You can pic up a cheap recurve at a pawn shop a lot of times for 30-40 bucks. That bow will work, but like said above in shallow water, that arrow will be stuck deep in the goodness. Be careful if you turn it down because many compounds will not get much lower than the said weight without the risk of the limb bolts coming out.


----------



## huntmore (Aug 30, 2011)

Pse nova will make a good bow fishing bow provided you can turn it a good draw weight. I shoot about 50 pounds and do not have trouble with getting it stuck much. good luck and thank you for your service.


----------



## thompsonsz71 (Aug 30, 2011)

i like my mission menace, the nova will work but i think the weight may take a toll of you..... draw weight may be an issue as well.... we only shoot about 35 lbs


----------



## castandblast (Aug 30, 2011)

when do you come back from your tour? Where is your coming back home to? Thank you for service and God Bless you


----------



## j_seph (Aug 30, 2011)

castandblast said:


> when do you come back from your tour?
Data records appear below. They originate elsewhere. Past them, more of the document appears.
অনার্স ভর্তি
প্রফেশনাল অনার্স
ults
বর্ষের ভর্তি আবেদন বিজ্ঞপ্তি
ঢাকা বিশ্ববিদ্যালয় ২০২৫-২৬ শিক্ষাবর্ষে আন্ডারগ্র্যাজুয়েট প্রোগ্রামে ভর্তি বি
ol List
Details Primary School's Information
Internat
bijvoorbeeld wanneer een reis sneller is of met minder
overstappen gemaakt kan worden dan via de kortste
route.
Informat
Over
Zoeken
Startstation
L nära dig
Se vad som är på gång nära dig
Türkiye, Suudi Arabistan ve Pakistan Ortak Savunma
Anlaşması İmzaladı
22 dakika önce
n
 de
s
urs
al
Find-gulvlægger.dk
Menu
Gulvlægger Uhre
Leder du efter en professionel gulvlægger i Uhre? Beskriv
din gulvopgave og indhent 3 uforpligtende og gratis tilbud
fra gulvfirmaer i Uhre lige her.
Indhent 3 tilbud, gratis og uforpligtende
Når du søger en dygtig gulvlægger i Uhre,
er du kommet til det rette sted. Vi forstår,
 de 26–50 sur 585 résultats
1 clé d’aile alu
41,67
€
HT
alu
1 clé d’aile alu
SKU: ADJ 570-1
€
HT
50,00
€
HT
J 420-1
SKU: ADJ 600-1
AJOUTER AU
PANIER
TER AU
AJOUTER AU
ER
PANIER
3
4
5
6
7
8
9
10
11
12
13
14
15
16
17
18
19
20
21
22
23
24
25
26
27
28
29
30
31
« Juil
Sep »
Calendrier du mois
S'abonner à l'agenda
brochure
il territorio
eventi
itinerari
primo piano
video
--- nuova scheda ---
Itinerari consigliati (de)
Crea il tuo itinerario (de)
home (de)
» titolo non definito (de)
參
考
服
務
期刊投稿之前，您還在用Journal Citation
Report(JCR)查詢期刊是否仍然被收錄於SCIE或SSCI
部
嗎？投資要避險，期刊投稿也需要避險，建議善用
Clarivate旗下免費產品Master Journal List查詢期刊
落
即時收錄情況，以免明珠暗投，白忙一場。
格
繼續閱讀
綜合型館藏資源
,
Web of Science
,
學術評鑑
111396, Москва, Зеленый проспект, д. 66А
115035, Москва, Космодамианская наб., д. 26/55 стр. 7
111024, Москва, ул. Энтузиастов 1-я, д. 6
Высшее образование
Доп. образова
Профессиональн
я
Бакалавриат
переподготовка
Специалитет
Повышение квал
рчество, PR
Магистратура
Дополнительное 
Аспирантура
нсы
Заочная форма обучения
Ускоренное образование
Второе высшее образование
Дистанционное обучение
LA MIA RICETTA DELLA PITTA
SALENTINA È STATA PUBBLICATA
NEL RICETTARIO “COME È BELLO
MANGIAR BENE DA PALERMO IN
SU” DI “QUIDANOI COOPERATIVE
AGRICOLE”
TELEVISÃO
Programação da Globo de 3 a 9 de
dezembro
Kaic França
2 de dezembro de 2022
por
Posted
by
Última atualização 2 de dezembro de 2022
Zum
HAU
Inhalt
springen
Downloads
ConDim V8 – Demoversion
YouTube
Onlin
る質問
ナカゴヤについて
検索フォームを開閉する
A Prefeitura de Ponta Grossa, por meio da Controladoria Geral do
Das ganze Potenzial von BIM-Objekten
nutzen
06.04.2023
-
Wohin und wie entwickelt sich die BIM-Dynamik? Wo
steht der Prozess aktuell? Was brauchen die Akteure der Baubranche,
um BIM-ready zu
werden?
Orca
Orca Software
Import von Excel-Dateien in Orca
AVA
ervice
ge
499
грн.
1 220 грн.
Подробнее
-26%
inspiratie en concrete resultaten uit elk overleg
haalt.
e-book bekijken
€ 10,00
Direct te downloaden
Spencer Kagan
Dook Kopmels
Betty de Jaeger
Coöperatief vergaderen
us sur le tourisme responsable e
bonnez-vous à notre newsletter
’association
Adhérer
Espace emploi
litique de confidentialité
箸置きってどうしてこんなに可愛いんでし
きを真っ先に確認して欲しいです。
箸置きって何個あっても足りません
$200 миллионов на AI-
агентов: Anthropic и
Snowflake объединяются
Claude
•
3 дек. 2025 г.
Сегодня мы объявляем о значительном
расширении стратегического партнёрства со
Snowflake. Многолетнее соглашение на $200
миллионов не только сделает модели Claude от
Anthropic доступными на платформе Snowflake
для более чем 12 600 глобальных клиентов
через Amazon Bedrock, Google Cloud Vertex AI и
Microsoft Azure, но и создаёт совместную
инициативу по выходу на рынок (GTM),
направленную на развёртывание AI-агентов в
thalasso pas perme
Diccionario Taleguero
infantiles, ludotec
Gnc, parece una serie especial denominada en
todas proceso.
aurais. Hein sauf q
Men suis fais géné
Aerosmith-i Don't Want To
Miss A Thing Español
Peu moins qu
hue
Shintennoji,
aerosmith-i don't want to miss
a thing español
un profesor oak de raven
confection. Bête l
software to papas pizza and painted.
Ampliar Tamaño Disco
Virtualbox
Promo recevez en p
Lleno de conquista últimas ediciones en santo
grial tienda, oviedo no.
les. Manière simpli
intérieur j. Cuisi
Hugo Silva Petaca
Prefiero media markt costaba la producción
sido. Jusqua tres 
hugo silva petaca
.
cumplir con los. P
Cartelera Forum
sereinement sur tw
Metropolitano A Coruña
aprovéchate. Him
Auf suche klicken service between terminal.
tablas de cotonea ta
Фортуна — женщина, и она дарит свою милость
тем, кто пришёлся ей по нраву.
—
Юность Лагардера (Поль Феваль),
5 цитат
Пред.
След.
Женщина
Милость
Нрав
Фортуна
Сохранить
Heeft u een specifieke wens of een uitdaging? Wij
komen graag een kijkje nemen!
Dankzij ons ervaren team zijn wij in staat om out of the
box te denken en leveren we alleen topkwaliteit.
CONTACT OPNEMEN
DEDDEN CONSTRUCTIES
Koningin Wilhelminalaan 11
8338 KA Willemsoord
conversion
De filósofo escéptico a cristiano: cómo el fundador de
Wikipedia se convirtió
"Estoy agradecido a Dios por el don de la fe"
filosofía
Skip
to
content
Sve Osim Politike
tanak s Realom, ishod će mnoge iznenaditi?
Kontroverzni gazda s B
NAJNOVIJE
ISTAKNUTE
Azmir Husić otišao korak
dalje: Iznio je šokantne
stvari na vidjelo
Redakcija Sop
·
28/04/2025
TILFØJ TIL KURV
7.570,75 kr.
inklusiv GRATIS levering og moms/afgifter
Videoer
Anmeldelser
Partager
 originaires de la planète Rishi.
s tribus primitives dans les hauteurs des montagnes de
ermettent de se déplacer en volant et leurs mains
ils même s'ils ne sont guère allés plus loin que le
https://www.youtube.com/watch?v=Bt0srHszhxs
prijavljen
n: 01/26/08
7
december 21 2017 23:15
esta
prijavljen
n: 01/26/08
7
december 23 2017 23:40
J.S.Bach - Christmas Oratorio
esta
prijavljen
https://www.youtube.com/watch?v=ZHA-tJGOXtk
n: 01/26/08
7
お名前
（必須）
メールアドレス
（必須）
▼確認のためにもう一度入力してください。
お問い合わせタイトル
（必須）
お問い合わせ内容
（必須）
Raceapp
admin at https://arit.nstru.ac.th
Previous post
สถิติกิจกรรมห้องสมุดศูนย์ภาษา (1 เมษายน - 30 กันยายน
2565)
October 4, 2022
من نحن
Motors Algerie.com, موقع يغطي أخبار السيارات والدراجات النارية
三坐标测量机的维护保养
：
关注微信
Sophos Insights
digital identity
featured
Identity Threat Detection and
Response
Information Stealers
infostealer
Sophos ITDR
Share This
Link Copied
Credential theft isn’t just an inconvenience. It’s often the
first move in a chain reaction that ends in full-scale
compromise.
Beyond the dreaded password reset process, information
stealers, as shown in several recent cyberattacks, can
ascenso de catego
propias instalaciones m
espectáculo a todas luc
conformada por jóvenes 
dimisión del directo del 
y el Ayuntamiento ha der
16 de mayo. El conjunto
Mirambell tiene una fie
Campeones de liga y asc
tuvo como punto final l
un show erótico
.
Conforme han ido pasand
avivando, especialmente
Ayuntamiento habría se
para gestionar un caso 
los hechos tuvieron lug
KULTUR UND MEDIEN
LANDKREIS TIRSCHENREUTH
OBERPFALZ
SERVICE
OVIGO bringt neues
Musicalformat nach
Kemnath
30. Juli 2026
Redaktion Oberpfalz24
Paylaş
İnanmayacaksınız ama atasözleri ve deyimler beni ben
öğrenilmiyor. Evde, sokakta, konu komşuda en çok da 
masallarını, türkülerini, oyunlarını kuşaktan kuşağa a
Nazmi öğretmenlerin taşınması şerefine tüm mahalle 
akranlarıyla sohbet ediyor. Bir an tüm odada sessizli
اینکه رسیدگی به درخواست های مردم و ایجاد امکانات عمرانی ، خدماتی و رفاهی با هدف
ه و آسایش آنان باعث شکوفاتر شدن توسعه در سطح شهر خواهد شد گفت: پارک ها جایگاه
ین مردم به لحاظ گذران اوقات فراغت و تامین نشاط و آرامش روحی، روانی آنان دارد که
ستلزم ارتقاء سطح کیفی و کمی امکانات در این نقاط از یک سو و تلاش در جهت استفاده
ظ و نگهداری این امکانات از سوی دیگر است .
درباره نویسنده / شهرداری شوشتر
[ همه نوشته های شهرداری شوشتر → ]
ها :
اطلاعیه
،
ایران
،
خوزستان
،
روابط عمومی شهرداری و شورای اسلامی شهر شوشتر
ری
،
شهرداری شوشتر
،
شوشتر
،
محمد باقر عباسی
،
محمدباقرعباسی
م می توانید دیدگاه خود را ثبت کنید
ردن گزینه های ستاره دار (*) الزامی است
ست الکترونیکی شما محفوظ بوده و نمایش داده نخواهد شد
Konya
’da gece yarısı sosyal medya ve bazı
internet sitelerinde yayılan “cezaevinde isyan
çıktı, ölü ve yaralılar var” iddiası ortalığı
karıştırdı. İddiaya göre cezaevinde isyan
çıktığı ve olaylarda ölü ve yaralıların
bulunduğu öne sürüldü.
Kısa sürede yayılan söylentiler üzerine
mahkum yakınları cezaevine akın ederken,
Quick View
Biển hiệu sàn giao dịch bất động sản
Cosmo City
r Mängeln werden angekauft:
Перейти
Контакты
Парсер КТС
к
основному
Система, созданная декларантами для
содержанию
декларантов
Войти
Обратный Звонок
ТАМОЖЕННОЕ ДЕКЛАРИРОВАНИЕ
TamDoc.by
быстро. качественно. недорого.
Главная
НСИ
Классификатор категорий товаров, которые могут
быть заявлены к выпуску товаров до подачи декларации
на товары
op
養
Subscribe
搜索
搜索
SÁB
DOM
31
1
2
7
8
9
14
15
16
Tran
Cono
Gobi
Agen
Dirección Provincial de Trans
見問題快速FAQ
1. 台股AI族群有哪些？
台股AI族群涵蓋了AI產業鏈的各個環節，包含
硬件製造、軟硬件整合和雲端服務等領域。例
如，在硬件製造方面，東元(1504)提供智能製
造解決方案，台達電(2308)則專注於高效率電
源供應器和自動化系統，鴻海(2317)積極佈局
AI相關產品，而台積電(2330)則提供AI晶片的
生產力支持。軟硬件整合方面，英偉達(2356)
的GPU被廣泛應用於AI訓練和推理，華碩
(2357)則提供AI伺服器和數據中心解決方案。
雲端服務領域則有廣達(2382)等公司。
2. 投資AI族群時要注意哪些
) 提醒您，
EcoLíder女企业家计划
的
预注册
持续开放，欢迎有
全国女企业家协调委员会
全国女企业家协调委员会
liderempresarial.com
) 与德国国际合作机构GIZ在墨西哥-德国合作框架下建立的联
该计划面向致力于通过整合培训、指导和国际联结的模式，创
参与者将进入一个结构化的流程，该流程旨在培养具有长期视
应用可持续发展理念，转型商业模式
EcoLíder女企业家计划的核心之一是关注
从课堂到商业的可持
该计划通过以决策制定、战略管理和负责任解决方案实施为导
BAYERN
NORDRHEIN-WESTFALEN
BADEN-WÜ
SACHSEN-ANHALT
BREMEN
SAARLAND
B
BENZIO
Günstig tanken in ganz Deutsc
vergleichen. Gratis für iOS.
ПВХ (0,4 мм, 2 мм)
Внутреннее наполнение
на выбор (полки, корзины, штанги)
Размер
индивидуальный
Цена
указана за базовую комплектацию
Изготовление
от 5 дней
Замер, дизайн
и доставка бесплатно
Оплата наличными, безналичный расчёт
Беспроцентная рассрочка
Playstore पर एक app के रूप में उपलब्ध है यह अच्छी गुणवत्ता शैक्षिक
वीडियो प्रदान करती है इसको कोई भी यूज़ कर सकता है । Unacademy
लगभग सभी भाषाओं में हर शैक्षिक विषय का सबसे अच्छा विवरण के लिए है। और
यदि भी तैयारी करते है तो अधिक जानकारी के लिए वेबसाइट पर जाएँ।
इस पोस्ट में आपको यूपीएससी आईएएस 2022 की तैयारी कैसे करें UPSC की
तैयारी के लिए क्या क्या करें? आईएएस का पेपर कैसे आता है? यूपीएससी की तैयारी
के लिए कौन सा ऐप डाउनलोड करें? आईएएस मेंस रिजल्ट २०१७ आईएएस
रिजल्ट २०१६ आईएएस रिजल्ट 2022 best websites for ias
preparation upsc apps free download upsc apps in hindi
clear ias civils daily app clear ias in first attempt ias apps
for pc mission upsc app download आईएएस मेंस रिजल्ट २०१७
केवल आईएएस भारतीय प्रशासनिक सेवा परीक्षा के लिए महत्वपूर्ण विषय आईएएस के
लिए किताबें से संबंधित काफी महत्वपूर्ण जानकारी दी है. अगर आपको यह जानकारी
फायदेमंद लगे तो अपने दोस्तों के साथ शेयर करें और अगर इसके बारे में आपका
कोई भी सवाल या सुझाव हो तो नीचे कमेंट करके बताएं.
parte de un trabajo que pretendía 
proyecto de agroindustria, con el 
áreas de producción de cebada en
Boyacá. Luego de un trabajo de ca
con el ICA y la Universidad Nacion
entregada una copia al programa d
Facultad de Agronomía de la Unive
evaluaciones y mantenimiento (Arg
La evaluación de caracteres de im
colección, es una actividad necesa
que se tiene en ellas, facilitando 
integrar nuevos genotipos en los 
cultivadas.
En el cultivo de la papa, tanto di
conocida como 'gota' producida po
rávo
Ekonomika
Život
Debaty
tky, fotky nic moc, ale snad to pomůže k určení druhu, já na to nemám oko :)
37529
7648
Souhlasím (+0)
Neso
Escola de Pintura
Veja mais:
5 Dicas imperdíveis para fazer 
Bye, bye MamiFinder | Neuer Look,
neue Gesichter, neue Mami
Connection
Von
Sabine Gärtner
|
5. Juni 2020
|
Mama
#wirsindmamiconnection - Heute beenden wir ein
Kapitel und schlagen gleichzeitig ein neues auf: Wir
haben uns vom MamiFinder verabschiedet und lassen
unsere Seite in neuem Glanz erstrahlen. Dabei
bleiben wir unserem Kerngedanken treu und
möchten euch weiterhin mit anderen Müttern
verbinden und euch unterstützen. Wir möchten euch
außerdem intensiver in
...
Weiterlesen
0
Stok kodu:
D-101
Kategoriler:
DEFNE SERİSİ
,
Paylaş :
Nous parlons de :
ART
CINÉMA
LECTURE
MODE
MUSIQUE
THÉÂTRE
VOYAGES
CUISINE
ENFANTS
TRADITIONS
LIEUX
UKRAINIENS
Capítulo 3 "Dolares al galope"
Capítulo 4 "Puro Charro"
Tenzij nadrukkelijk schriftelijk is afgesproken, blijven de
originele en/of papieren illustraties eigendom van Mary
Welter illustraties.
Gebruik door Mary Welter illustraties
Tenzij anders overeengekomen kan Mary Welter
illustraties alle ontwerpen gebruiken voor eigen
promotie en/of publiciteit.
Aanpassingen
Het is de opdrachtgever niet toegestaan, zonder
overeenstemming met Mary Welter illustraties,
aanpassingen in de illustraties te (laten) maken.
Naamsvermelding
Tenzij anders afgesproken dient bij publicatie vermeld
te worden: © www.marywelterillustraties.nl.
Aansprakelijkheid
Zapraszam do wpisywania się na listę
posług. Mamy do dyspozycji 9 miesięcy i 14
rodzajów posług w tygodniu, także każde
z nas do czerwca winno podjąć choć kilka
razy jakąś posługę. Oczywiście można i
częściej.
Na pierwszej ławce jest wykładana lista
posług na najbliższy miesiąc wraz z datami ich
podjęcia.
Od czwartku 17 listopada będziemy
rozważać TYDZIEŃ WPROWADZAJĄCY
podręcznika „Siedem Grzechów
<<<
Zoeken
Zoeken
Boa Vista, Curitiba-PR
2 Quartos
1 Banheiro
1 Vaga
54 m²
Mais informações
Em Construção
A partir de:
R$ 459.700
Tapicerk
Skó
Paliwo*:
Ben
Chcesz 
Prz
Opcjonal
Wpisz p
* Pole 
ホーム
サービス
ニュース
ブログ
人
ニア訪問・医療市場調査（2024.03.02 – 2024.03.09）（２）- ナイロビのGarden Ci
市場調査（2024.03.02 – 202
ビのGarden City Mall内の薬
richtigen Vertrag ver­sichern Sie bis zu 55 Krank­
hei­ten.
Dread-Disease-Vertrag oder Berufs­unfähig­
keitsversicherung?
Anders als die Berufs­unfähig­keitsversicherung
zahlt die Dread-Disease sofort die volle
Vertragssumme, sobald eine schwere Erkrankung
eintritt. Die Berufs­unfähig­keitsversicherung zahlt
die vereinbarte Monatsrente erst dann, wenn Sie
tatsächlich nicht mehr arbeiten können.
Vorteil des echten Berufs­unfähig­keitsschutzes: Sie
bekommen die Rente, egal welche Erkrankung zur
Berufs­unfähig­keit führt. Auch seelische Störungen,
Where is your coming back home to? Thank you for service and God Bless you


2nd all above


----------



## TBass (Aug 30, 2011)

Man....I started with a PSE Nova and have shot it for years without issues.  It is turned down as far as it will go and it works awesome still.  I like to shoot it for distance and depth shots because it is still heavier than my Oneida.  I have used that PSE in 12-hour tournaments and had no issues.  It works great.  Since I don't have a boat, I typically shoot that one from the shore to get some distance shots out of it.  PSE even started building a bowfishing version of the Nova.  I say "Go for it!"


----------



## copecowboy84 (Aug 31, 2011)

i will be home sometime bewteen end of year and mid next year, we are hearing all kinda different times lol. I will be going back to kansas but will be going to nc and fl on leave so will be in close proximity to GA.


----------



## TBass (Sep 1, 2011)

Funny how those rumors fly......we hear different ones everyday about when we're going and where that's gonna be......Gotta love it!  There decent places in northern Oklahoma to go, depending on what part of Kansas you'll be in, they could be worth the drive.  Oklahoma has lots of rough fish!


----------



## castandblast (Sep 1, 2011)

Man go to bowfishingcountry.com and tell people you are a vet and  want to go shoot. You will be lined up with trips for the year. They are all great group of guys. I hope it's ok to post that site on this one. If not I'll pm him and delete this.


----------



## copecowboy84 (Sep 2, 2011)

Aint that the truth Tbass, im at fort riley. and thanks castandblast, will have to check that out.


----------